Except those Tennesseeans(ites?) are wrong. I’m living proof. I got fooled again.
Last weekend I found myself staring at a disagree if overripe bananas at the store and I remembered that I used to buy the hell out of those things whenever I came across them.

Back then I was using bananas and applesauce a lot in my baking but I’ve since seen the light and come to realize that baking without fat is like living without wine. Which is to say – not worth it. So, I haven’t been buying bananas, because on their own, I hate them.
However, they somehow ended up in my cart and that afternoon I decided to make some muffins. Again this was weird because I never make muffins. I guess I just figured, hey, new food, new baked good. Seems logical, right?
Problem is, that since I don’t bake muffins often, I’ve got my cookie ingredient ratios down but not so much with muffins. Naturally, I reached for my trusty Betty.

But Betty isn’t into gluten and dairy free baking, so I did have to make a few substitutions. But these are subs that I use regularly without any troubles in other recipes. And by other recipes, I mean cookies. Because, well, reference the title of this blog, and you’ll figure that out.
Oat flour for white. Margarine or coconut oil for butter. Erythritol for sugar. Nothing crazy.
The muffins looked great when I peeked through the oven window. I pulled them out and turned to get a toothpick and when I looked at them seconds later they had all fallen flat.

What gives?!?
I’ve got a few ideas. Ideas that I straight up stole from other people that I consulted about this problem. People with far more baking skills and knowledge than I have.
The weird thing about the recipe was that it called for 2 tap of baking powder and no baking soda. That seemed crazy to me but again who am I to argue with her majesty of baking?

I thought maybe my baking powder was old since it was the last of the container and I really couldn’t tell you the last time I bought it. So, I tried baking them a second time using brand new baking powder! Same results.
Turns out that baking powder doesn’t work well with heavy ingredients. I suppose bananas, eggs, and oat flour are all rather heavy.
Ahhh….science.

The other thing is that I ran out of oat flour in the first batch, so I had to substitute with about 1/3 cup peanut flour (also rather heavy). Since I am a controlled experiment nazi, even when baking, I couldn’t change the baking powder AND the peanut flour in the second batch.
So, now that I know that it wasn’t the baking powder, I have to get to make these one.more.time.

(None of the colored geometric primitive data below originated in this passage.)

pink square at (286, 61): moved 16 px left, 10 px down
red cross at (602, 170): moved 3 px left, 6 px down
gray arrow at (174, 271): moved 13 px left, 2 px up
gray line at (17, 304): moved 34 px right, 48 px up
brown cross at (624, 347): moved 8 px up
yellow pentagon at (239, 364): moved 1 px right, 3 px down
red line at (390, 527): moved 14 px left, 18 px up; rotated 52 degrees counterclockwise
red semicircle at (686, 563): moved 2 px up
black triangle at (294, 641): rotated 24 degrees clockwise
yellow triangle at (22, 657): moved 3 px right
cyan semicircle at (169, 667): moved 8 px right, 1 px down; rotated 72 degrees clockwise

Hopefully, they will rise and stay risen with just oat flour.
They won’t be peanut butter banana muffins anymore though. And that’s really what I was after.

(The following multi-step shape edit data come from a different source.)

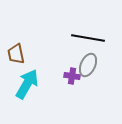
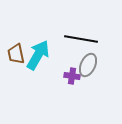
black line: moved 7 px left, 1 px down
cyan arrow: moved 11 px right, 29 px up
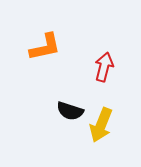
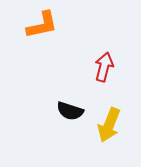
orange L-shape: moved 3 px left, 22 px up
yellow arrow: moved 8 px right
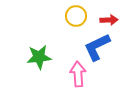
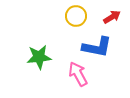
red arrow: moved 3 px right, 3 px up; rotated 30 degrees counterclockwise
blue L-shape: rotated 144 degrees counterclockwise
pink arrow: rotated 25 degrees counterclockwise
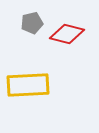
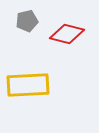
gray pentagon: moved 5 px left, 2 px up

Eating plain old banana muffins is a small price to pay for science. A price that this scientist is willing to pay.
Especially since I have four jars of freshly handmade peanut butter in the fridge. Peanut butter that is easy to smear on banana muffins.
The thing is that the muffins taste really good, but they just look….flat and boring.
Was it a fail or not? Is taste more important or are looks?
Anyone have any suggestions for falling muffins?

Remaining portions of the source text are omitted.